Grant, a West Point graduate and veteran of the Mexican American War, had been a clerk in a leather goods shop in Galena, Illinois, at the start of the Civil War just a little over two years before. By the summer of 1863 he was leading more than a million Union soldiers to crucial victories at Chattanooga and Vicksburg.
According to Ron Chernow's best-selling biography, Grant's main concern in the winter of 1863 was securing a reliable supply line for his armies. To do this meant making decisions concerning substantial investments that would impact the operations and lives of many. He did so quickly, regardless of the pressure he was under. When questioned whether or not he was sure he was correct about these fast choices, Grant said, "No I am not, but in war anything is better than indecision. We must decide. If I am wrong we shall soon find it out, and can do the other thing. But not to decide wastes both time and money and may ruin everything."
Grant was known as a man who knew his facts. "Every night he knew precisely where the enemy was, and what he was doing and what we were able to do and dare," a colonel under his command once said. But even with those facts, Grant's propensity to make quick decisions often resulted in mistakes. Big ones.
For example, his rashness was considered by many to be behind the needless "butchering" of tens of thousands of men to achieve his military objectives at the battles at Shiloh, "The Wilderness" and the very bloody defeat at Cold Harbor. His quick decision-making once resulted in an ill-advised anti-Semitic general order specifically forbidding Jewish merchants from trading near a battle zone. Grant later apologized for that. As President, his administration was accused of nepotism, corruption and mismanagement. Before the war Grant was notoriously unlucky in business, having flopped as both a real estate agent and farmer. After the war, Grant died penniless as a result of his ill-conceived financial investments.

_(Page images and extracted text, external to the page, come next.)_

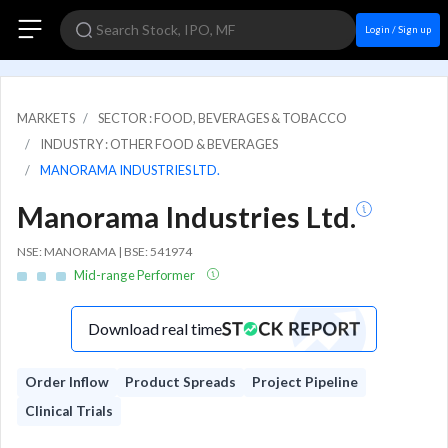
Login / Sign up
MARKETS
SECTOR : FOOD, BEVERAGES & TOBACCO
INDUSTRY : OTHER FOOD & BEVERAGES
MANORAMA INDUSTRIES LTD.
Manorama Industries Ltd.
NSE: MANORAMA | BSE: 541974
Mid-range Performer
Download real time
Order Inflow
Product Spreads
Project Pipeline
Clinical Trials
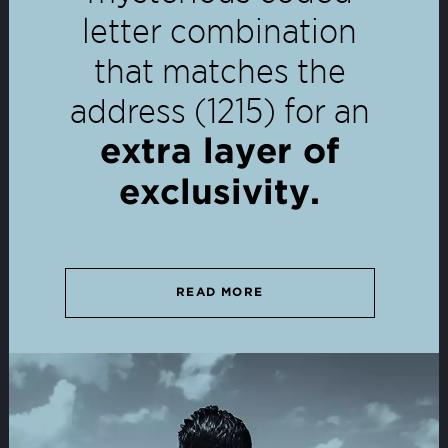
letter combination
that matches the
address (1215) for an
extra layer of
exclusivity.
READ MORE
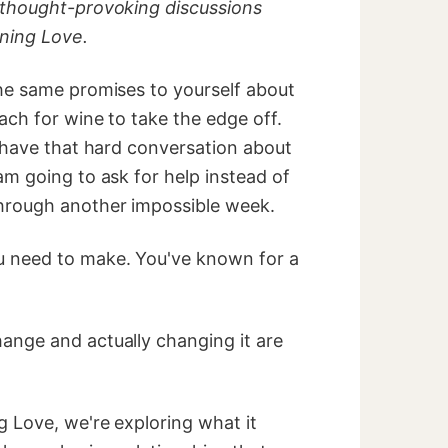
 thought-provoking discussions
ning Love.
he same promises to yourself about
ach for wine to take the edge off.
 have that hard conversation about
m going to ask for help instead of
hrough another impossible week.
 need to make. You've known for a
nge and actually changing it are
 Love, we're exploring what it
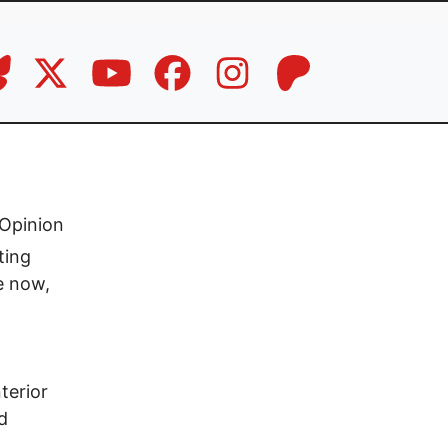
Opinion
ting
e now,
terior
d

Related: 10 Lessons from America's Greatest Military Leaders
But look at his life, and his achievements.
A man who quit the military in 1854 and forever battled alcoholism rose to General-in-Chief of the Armies of the United States and won the war that forever shaped the destiny of our country. After the war Grant served two terms as President and, historians now agree, significantly advanced the causes of civil rights and reconstruction.
But you don't accomplish anything of that scale without making hard decisions, hopefully as quick as possible. You act. You move forward. You make mistakes but standing still decreases your chances of success. Some business owners take a long time to make a decision. Others often fail to make any choices at all, instead saying "sometimes the best decision is no decision." Grant would not agree with that strategy. Neither do I.